In our study, agreement between the faculty radiologists was fair-to-good for all criteria; however, between residents, agreement was poor-to-moderate. Therefore, investigative reporting of breast US by residents is inadvisable. At the academic medical centres under study, US of the breast, as well as the abdominal organs, are examined by radiology residents and experienced faculty members. The residents actually operate the ultrasonic equipment themselves and then interpret the images that they, themselves, have produced, in a preliminary form. At the end, the final report is confirmed by the attending faculty member. The variability in agreement regarding image assessment between radiology residents and skilled faculty members has been previously studied, and these reports (
19,
26-
28) showed that the degree of agreement was greater than 90% between radiology residents and faculty members in the assessment of head and pulmonary angiography computerized tomography (CT). However, to date, the discrepancies between faculty radiologists and residents in the assessment of breast US images have not been fully established; this was the motivation for our research. We found that, overall, the agreement between the two faculty radiologists was greater than for the residents. The comparison of diagnostic performance was also significantly higher for the faculty radiologists, yet there was no significant difference between junior and senior residents.
Previous reports have demonstrated that certain breast US features are reliable for differentiation of benign and malignant breast lesions (
29-
33). However, reader discrepancy in mass assessment by US is responsible for differences in lesion detection and variation in lesion description and subsequent management. Several researches have reported inter-observer variability in the assessment of breast masses with the use of the BI-RADS US lexicon, fourth edition (
7,
11). The fifth edition of BI-RADS for US was published in 2013 (
13). However, to the best of our knowledge, observer variability, using the BI-RADS new lexicon for US, fifth edition (2013), has not been widely studied.

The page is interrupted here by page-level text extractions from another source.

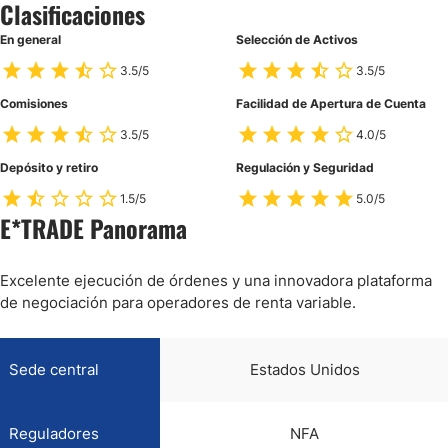
Clasificaciones
En general
Selección de Activos
3.5/5
3.5/5
Comisiones
Facilidad de Apertura de Cuenta
3.5/5
4.0/5
Depósito y retiro
Regulación y Seguridad
1.5/5
5.0/5
E*TRADE Panorama
Excelente ejecución de órdenes y una innovadora plataforma
de negociación para operadores de renta variable.
Sede central
Estados Unidos
Reguladores
NFA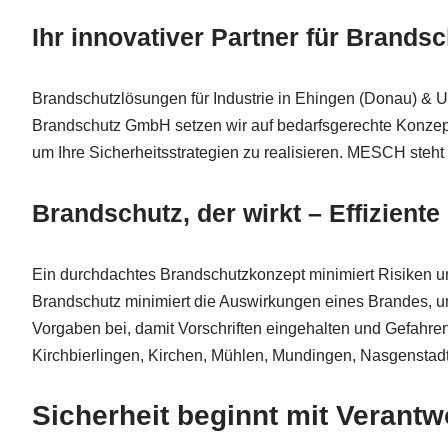
Ihr innovativer Partner für Brand
Brandschutzlösungen für Industrie in Ehingen (Donau) & 
Brandschutz GmbH setzen wir auf bedarfsgerechte Konzepte,
um Ihre Sicherheitsstrategien zu realisieren. MESCH steht
Brandschutz, der wirkt – Effizien
Ein durchdachtes Brandschutzkonzept minimiert Risiken un
Brandschutz minimiert die Auswirkungen eines Brandes, um 
Vorgaben bei, damit Vorschriften eingehalten und Gefahre
Kirchbierlingen, Kirchen, Mühlen, Mundingen, Nasgenstadt
Sicherheit beginnt mit Verant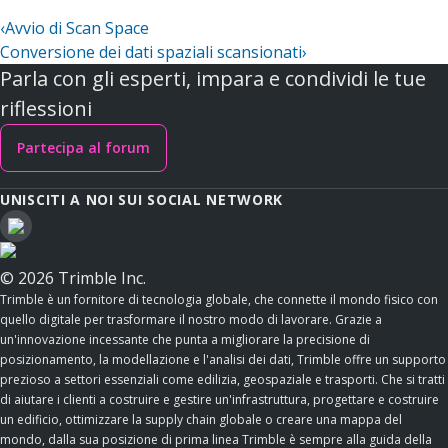
‹
Avvio di Scan Space
Conversione dei dati spaziali scansionati
›
Parla con gli esperti, impara e condividi le tue
riflessioni
Partecipa al forum
UNISCITI A NOI SUI SOCIAL NETWORK
© 2026 Trimble Inc.
Trimble è un fornitore di tecnologia globale, che connette il mondo fisico con
quello digitale per trasformare il nostro modo di lavorare. Grazie a
un'innovazione incessante che punta a migliorare la precisione di
posizionamento, la modellazione e l'analisi dei dati, Trimble offre un supporto
prezioso a settori essenziali come edilizia, geospaziale e trasporti. Che si tratti
di aiutare i clienti a costruire e gestire un'infrastruttura, progettare e costruire
un edificio, ottimizzare la supply chain globale o creare una mappa del
mondo, dalla sua posizione di prima linea Trimble è sempre alla guida della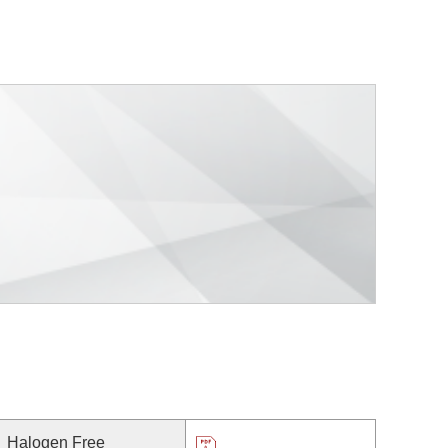
Halogen Free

Our results using the BI-RADS fifth edition are similar to previous studies using the fourth edition. In the new BI-RADS lexicon for US, the boundary term was removed, yet in our data, this seemed to have little effect in determining a final category. The agreement for the final category of faculty radiologists was fair-to-moderate in our study. This result was similar to that in studies by Elverici et al. (
7), Lee et al. (
10), and Berg et al. (
8), using the BI-RADS fourth edition. According to a study by Elverici et al. (
7), the observer agreement was good for orientation, moderate for shape, echo pattern and posterior feature, and was fair for margin and final category for two experienced radiologists. Regarding our results, data of the faculty members was similar to that of Elverici et al. (
7), yet our results for residents were poor. Also, as in other studies (
34), the agreement of all three subgroups in the current study was lowest for margin and highest for orientation. We assume the reason is that the terminology for characterization of the mass margin is multiple, and even overlapped. Our study showed that the disagreement among readers, when labelling mass margin and echo pattern, was more with a heterogeneous background echo-texture than homogeneous background. This is probably because the observers were uncertain and confused when trying to detect and classify abnormalities in heterogeneous tissue composition with posterior shadowing. This confusion is not minor, because the designation of circumscribed margin can encourage observers to decide that the lesion is benign and thus produce a false negative. In contrast, the designation of a not-circumscribed margin may contribute to a false positive lesion and an unnecessary biopsy.
Interestingly, following the education session, the agreement was one level higher for all of the criteria except orientation in the senior residents; however, there was no improvement in the degree of agreement for the six criteria in the junior residents. The agreement for the final category was one level higher in the senior residents after the education session, yet the degree of agreement was still only fair. These data imply that a single education session was not adequate to improve the agreement level and performance of the residents. Therefore, we suggest that attending radiologists need a more careful review and confirmation of the preliminary interpretation. The successful training of residents would appear to require clinical experience through the practice of breast US, continuous consensus reading, and steady feedback and correlation between US findings and the pathology results.
Our study had several limitations. First, this study included only benign masses that underwent biopsies. Thus, typical ‘probably benign’ or ‘benign’ lesions on US findings were not included in our study; this exclusion may have led to lower specificity. In real clinics, the specificity may be higher. Second, readers did not actually operate the ultrasonic equipment themselves, and were instead provided by at least two static US images. We think it is very difficult to measure performance discrepancy. Thus, we divided faculty members, senior residents and junior residents into three subgroups, and then we analyzed inter-observer agreement and ROC curves for each subgroups. Finally, there was selection bias because only images particularly chosen by an investigator were evaluated. Our results are limited due to our small sample size. Additional studies are required with a larger series of patients.
Our study showed that the reader agreement for sonographic BIRADS lexicon was higher among faculty radiologists than among residents. In addition, there was significantly higher diagnostic accuracy for the faculty members when compared to the senior and junior residents. Therefore, we recommend continued professional resident training to improve the degree of agreement and performance for breast US.